The knack for me is to remember how many possibly useful things I can do that other people apparently can't. OK, I can't join in with a group conversation because my hearing doesn't work properly in groups of chattering voices...but I can hear a distant noise that means there's an oncoming vehicle, long before anyone else can, and warn people of it (saved a car-full of lives that way).
OK, I can get totally fixated on things and forget to listen to people and start to stim...but that same eyesight can spot tiny cracks in materials that mean there's going to be a problem with them that might cause a building to collapse, which is great for the specialist buildings work I do.

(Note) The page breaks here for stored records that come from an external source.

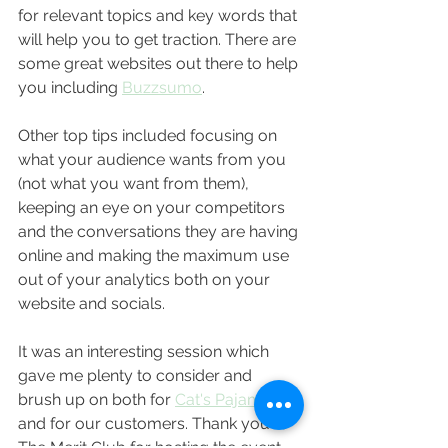
for relevant topics and key words that 
will help you to get traction. There are 
some great websites out there to help 
you including 
Buzzsumo
. 
Other top tips included focusing on 
what your audience wants from you 
(not what you want from them), 
keeping an eye on your competitors 
and the conversations they are having 
online and making the maximum use 
out of your analytics both on your 
website and socials.
It was an interesting session which 
gave me plenty to consider and 
brush up on both for 
Cat's Pajamas
and for our customers. Thank you to 
The Merit Club for hosting the event, 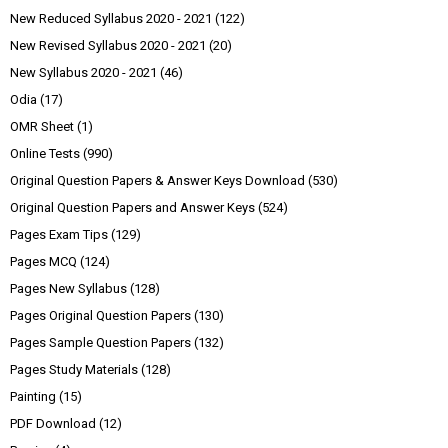
New Reduced Syllabus 2020 - 2021
(122)
New Revised Syllabus 2020 - 2021
(20)
New Syllabus 2020 - 2021
(46)
Odia
(17)
OMR Sheet
(1)
Online Tests
(990)
Original Question Papers & Answer Keys Download
(530)
Original Question Papers and Answer Keys
(524)
Pages Exam Tips
(129)
Pages MCQ
(124)
Pages New Syllabus
(128)
Pages Original Question Papers
(130)
Pages Sample Question Papers
(132)
Pages Study Materials
(128)
Painting
(15)
PDF Download
(12)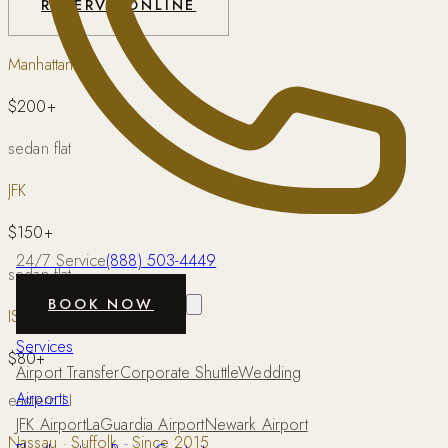
RESERVE ONLINE
Manhattan
$200+
sedan flat
JFK
$150+
24/7 Service
(888) 503-4449
sedan flat
BOOK NOW
ISP
Services
$80+
Airport Transfer
Corporate Shuttle
Wedding
Airports
eastern LI
JFK Airport
LaGuardia Airport
Newark Airport
Nassau · Suffolk · Since 2015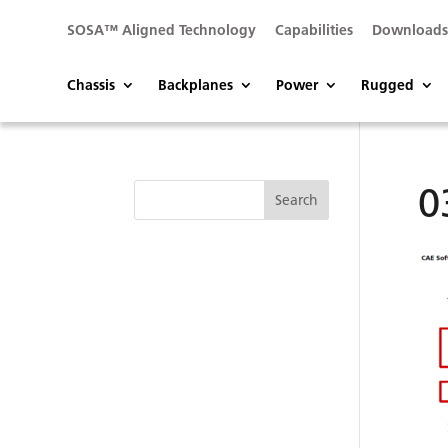
SOSA™ Aligned Technology
Capabilities
Download
Chassis
Backplanes
Power
Rugged
0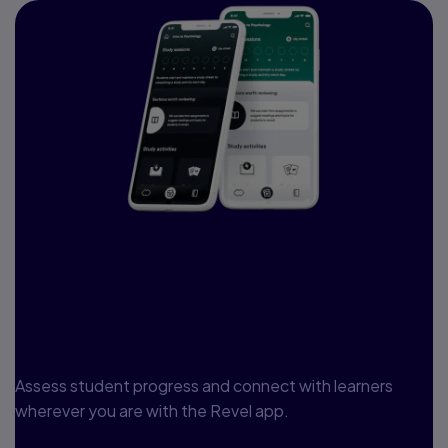
Access your course
anywhere, anytime, on
any device
Assess student progress and connect with learners
wherever you are with the Revel app.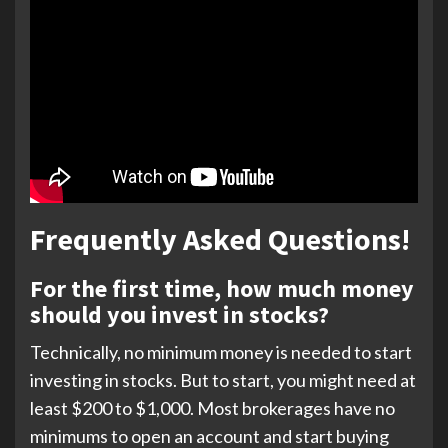
Frequently Asked Questions!
For the first time, how much money
should you invest in stocks?
Technically, no minimum money is needed to start
investing in stocks. But to start, you might need at
least $200 to $1,000. Most brokerages have no
minimums to open an account and start buying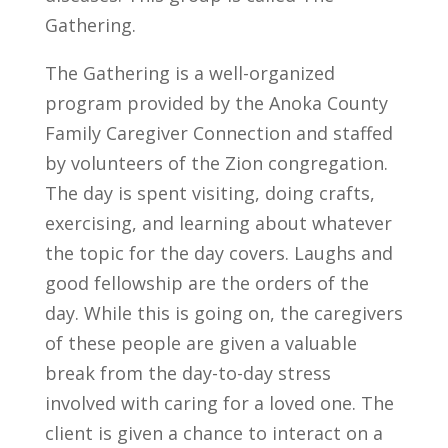
Gathering.
The Gathering is a well-organized
program provided by the Anoka County
Family Caregiver Connection and staffed
by volunteers of the Zion congregation.
The day is spent visiting, doing crafts,
exercising, and learning about whatever
the topic for the day covers. Laughs and
good fellowship are the orders of the
day. While this is going on, the caregivers
of these people are given a valuable
break from the day-to-day stress
involved with caring for a loved one. The
client is given a chance to interact on a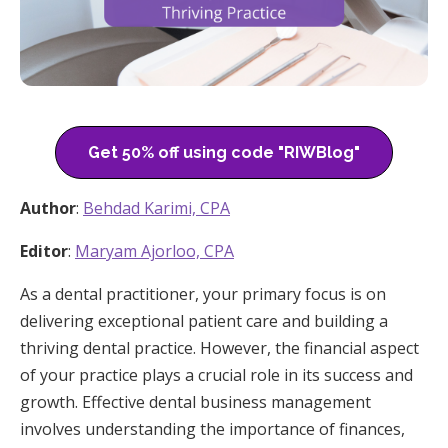
Get 50% off using code "RIWBlog"
Author
:
Behdad Karimi, CPA
Editor
:
Maryam Ajorloo, CPA
As a dental practitioner, your primary focus is on
delivering exceptional patient care and building a
thriving dental practice. However, the financial aspect
of your practice plays a crucial role in its success and
growth. Effective dental business management
involves understanding the importance of finances,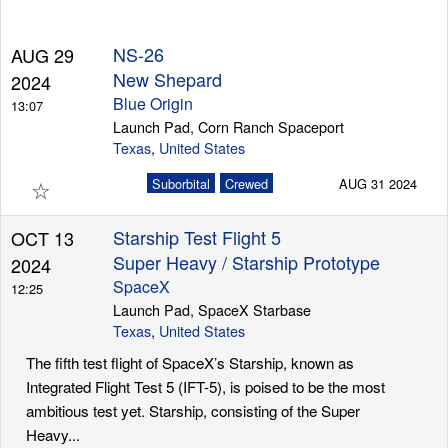
NS-26
AUG 29
Launch Schedule
New Shepard
2024
Blue Origin
13:07
Launch Pad, Corn Ranch Spaceport
Texas
,
United States
☆
Suborbital
Crewed
AUG 31 2024
Starship Test Flight 5
OCT 13
Super Heavy / Starship Prototype
2024
SpaceX
12:25
Launch Pad, SpaceX Starbase
Texas
,
United States
The fifth test flight of SpaceX’s Starship, known as
Integrated Flight Test 5 (IFT-5), is poised to be the most
ambitious test yet. Starship, consisting of the Super
Heavy...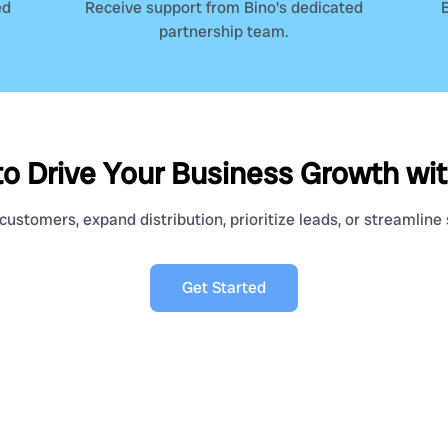
ed
Receive support from Bino's dedicated
B
partnership team.
o Drive Your Business Growth wi
ustomers, expand distribution, prioritize leads, or streamline s
Get Started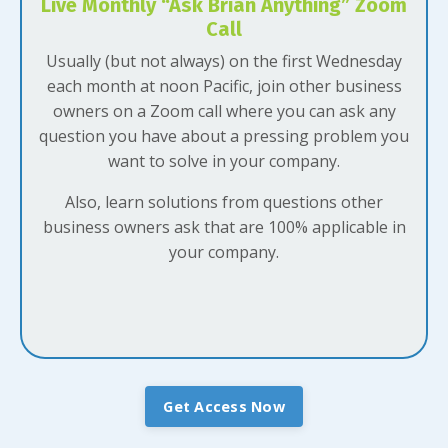
Live Monthly “Ask Brian Anything” Zoom
Call
Usually (but not always) on the first Wednesday
each month at noon Pacific, join other business
owners on a Zoom call where you can ask any
question you have about a pressing problem you
want to solve in your company.
Also, learn solutions from questions other
business owners ask that are 100% applicable in
your company.
Get Access Now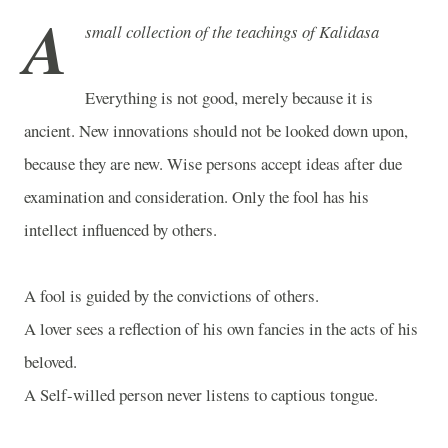
A
small collection of the teachings of Kalidasa
Everything is not good, merely because it is
ancient. New innovations should not be looked down upon,
because they are new. Wise persons accept ideas after due
examination and consideration. Only the fool has his
intellect influenced by others.
A fool is guided by the convictions of others.
A lover sees a reflection of his own fancies in the acts of his
beloved.
A Self-willed person never listens to captious tongue.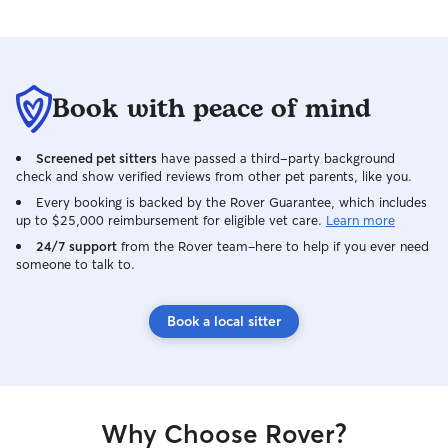
Book with peace of mind
Screened pet sitters
have passed a third-party background
check and show verified reviews from other pet parents, like you.
Every booking is backed by the Rover Guarantee, which includes
up to $25,000 reimbursement for eligible vet care.
Learn more
24/7 support
from the Rover team–here to help if you ever need
someone to talk to.
Book a local sitter
Why Choose Rover?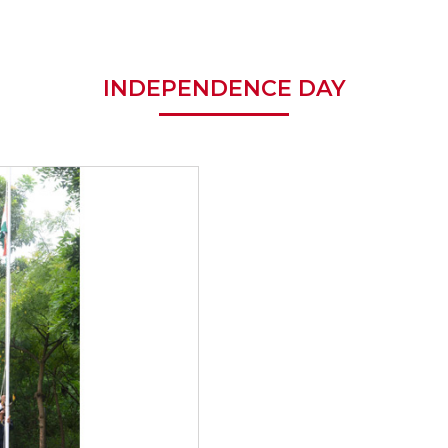
INDEPENDENCE DAY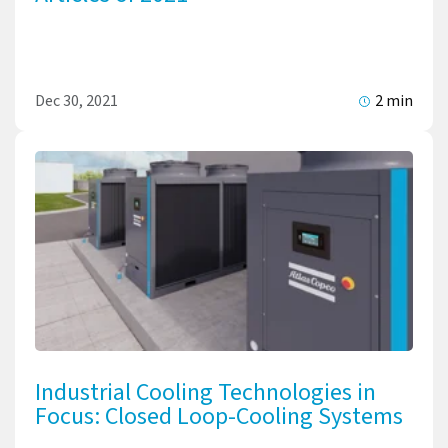
Dec 30, 2021
2 min
Industrial Cooling Technologies in
Focus: Closed Loop-Cooling Systems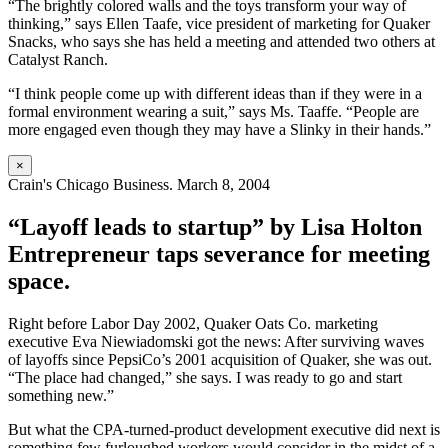
“The brightly colored walls and the toys transform your way of
thinking,” says Ellen Taafe, vice president of marketing for Quaker
Snacks, who says she has held a meeting and attended two others at
Catalyst Ranch.
“I think people come up with different ideas than if they were in a
formal environment wearing a suit,” says Ms. Taaffe. “People are
more engaged even though they may have a Slinky in their hands.”
×
Crain's Chicago Business. March 8, 2004
“Layoff leads to startup” by Lisa Holton
Entrepreneur taps severance for meeting
space.
Right before Labor Day 2002, Quaker Oats Co. marketing
executive Eva Niewiadomski got the news: After surviving waves
of layoffs since PepsiCo’s 2001 acquisition of Quaker, she was out.
“The place had changed,” she says. I was ready to go and start
something new.”
But what the CPA-turned-product development executive did next is
something few furloughed workers would consider in the midst of a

And that same eyesight is great for spotting fake artwork or statues etc in an instant where experts might take weeks of tests.
I might get so focused on something that it gets really boring for others, but it means that for my work I can keep going for hours and hours and solve problems through sheer long term effort when 99% of others would have given up.
It's true that I can't handle a lot of sensory situations and can end up exhausted and in great sensory pain, but there again I can find fantastic beauty in patterns and sounds that others can't see or hear at all. Those things give me huge joy, even if my face doesn't always think to show it.
People also wrongly thought autistic spectrum people don't care about others. We usually care hugely. We're just rubbish at showing it properly. We love rules for how to show our love.
For many (not all) of us, the positives for us can balance the negatives, so please don't despair. We improve, we learn. More slowly and in a different way sometimes, but what we're like as children is not usually what we're like as adults. And services and support are getting better, too.
Have a very large cuppa. Ask whatever you need to. There's really good people aplenty here.